** GIVEN ENTRIES follows **

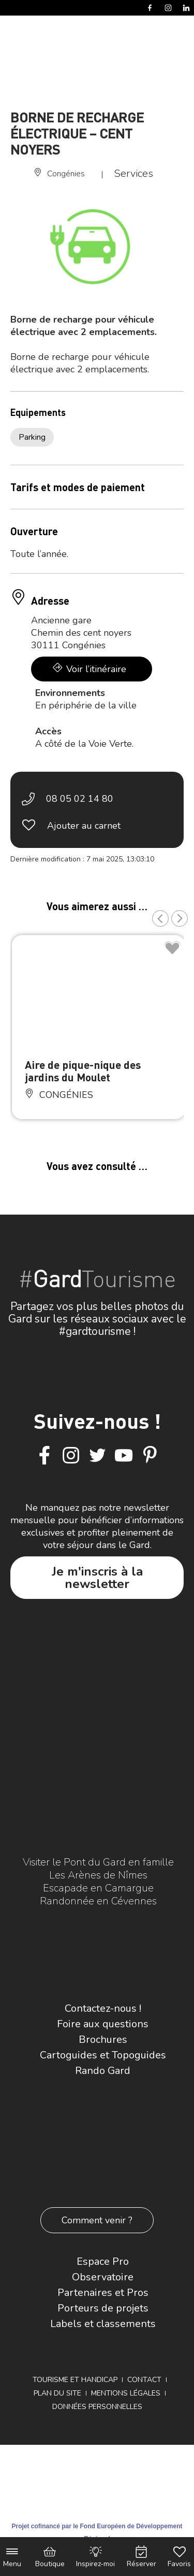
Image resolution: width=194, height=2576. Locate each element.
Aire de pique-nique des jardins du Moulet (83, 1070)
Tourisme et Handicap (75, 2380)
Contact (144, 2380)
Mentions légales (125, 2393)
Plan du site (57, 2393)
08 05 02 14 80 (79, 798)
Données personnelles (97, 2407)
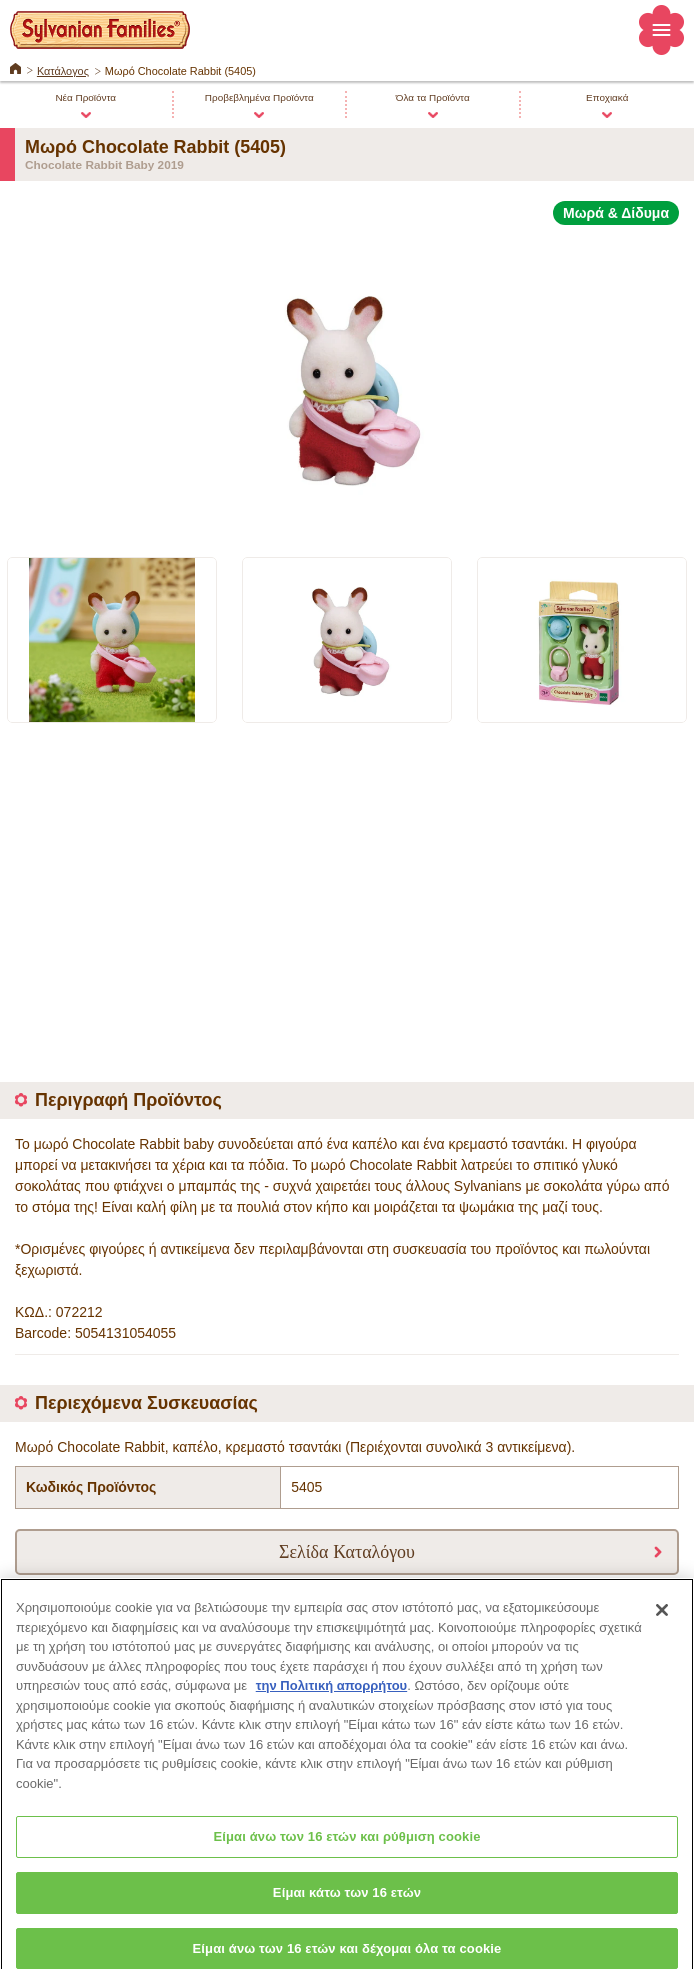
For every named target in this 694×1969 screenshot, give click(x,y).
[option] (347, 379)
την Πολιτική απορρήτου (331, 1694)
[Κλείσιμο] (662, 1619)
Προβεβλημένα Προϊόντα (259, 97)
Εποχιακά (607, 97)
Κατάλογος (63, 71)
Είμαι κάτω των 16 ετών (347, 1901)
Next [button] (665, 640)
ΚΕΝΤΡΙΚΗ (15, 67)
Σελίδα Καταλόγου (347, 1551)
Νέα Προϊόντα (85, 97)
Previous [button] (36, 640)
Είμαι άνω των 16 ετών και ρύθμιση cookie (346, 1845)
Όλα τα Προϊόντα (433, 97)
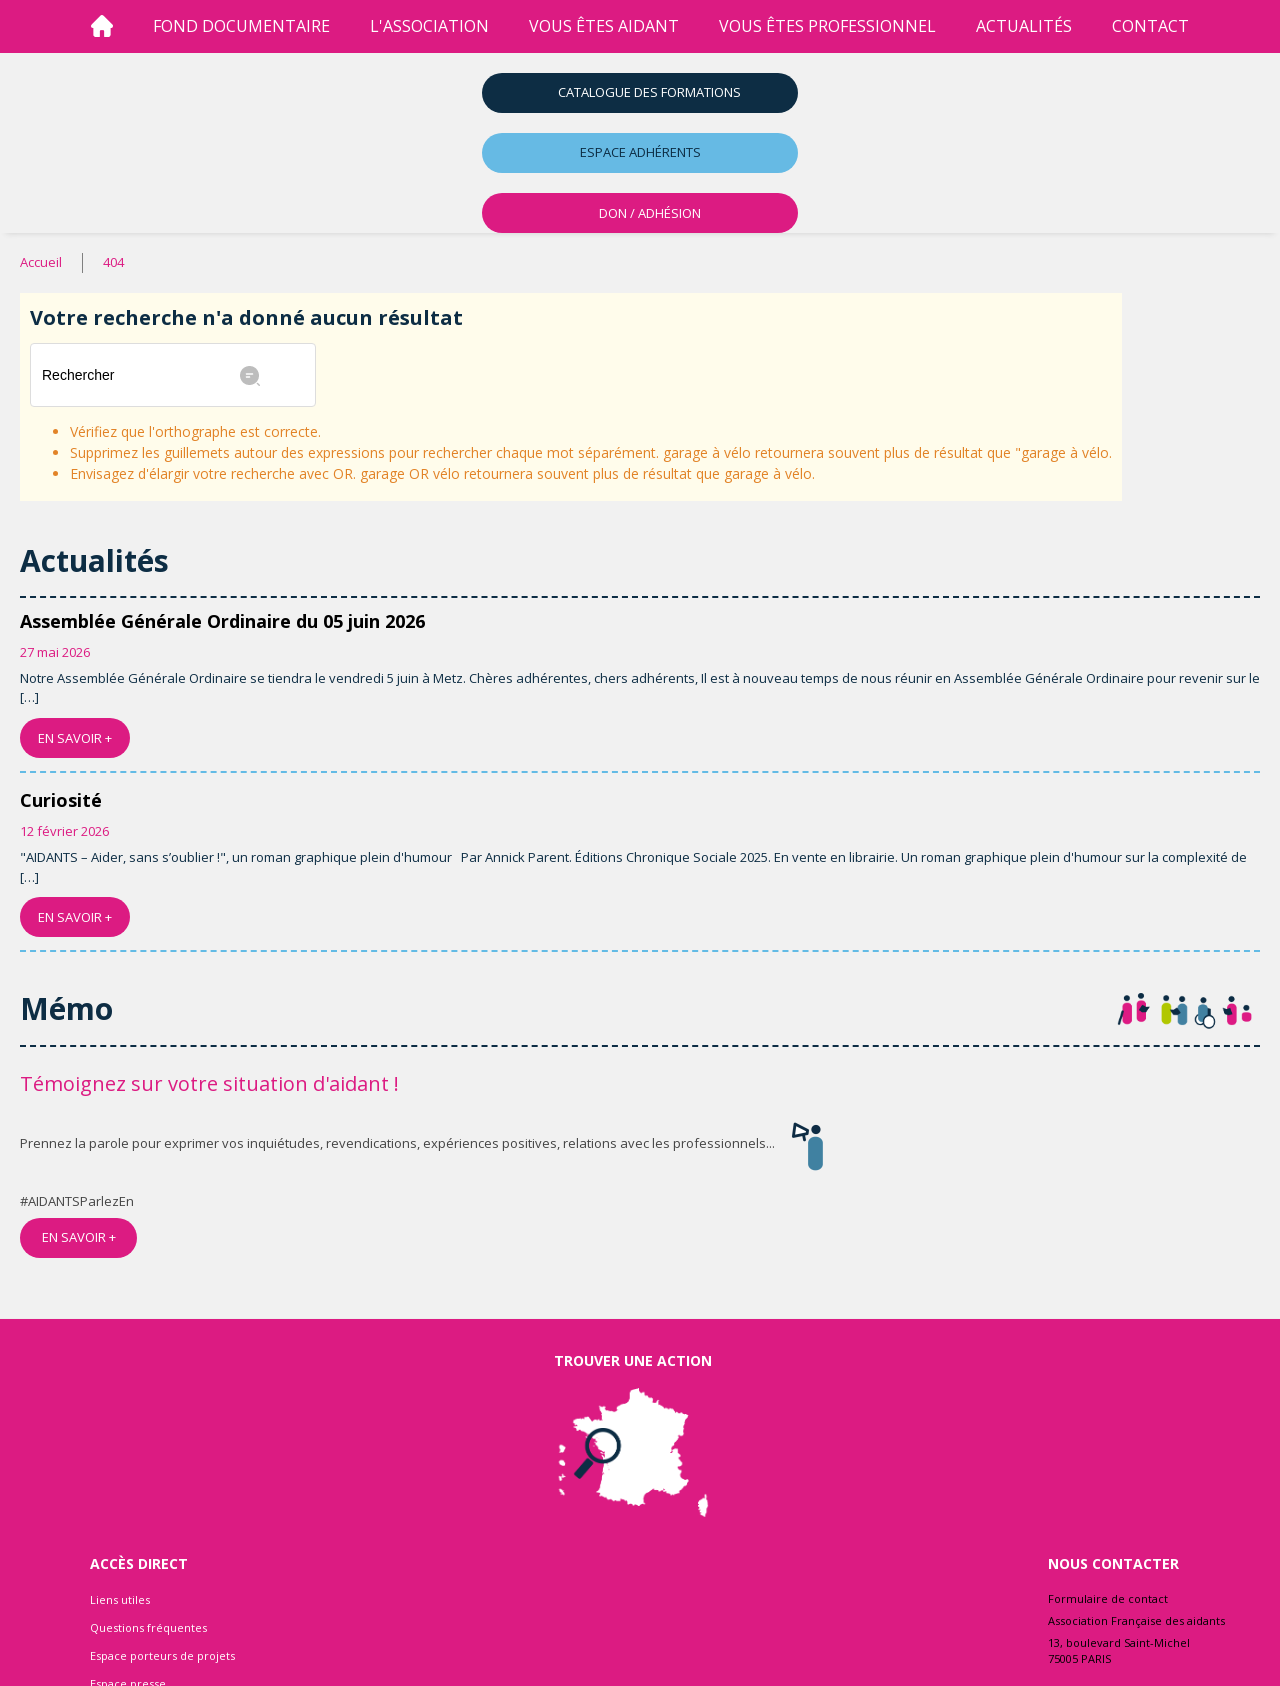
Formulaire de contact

** End of GIVEN ENTRIES **

:: WHAT IS BEING ASKED ::
Set the pictures aside and transcribe the data above exactly.

:: WORKED SOLUTION ::
Image resolution: width=194, height=2576. Locate each element.
Aire de pique-nique des jardins du Moulet (83, 1070)
Tourisme et Handicap (75, 2380)
Contact (144, 2380)
Mentions légales (125, 2393)
Plan du site (57, 2393)
08 05 02 14 80 (79, 798)
Données personnelles (97, 2407)
For every named target in this 694×1969 screenshot, give click(x,y).
[option] (347, 379)
την Πολιτική απορρήτου (331, 1694)
[Κλείσιμο] (662, 1619)
Προβεβλημένα Προϊόντα (259, 97)
Εποχιακά (607, 97)
Κατάλογος (63, 71)
Είμαι κάτω των 16 ετών (347, 1901)
Next [button] (665, 640)
ΚΕΝΤΡΙΚΗ (15, 67)
Σελίδα Καταλόγου (347, 1551)
Νέα Προϊόντα (85, 97)
Previous [button] (36, 640)
Είμαι άνω των 16 ετών και ρύθμιση cookie (346, 1845)
Όλα τα Προϊόντα (433, 97)
Formulaire de contact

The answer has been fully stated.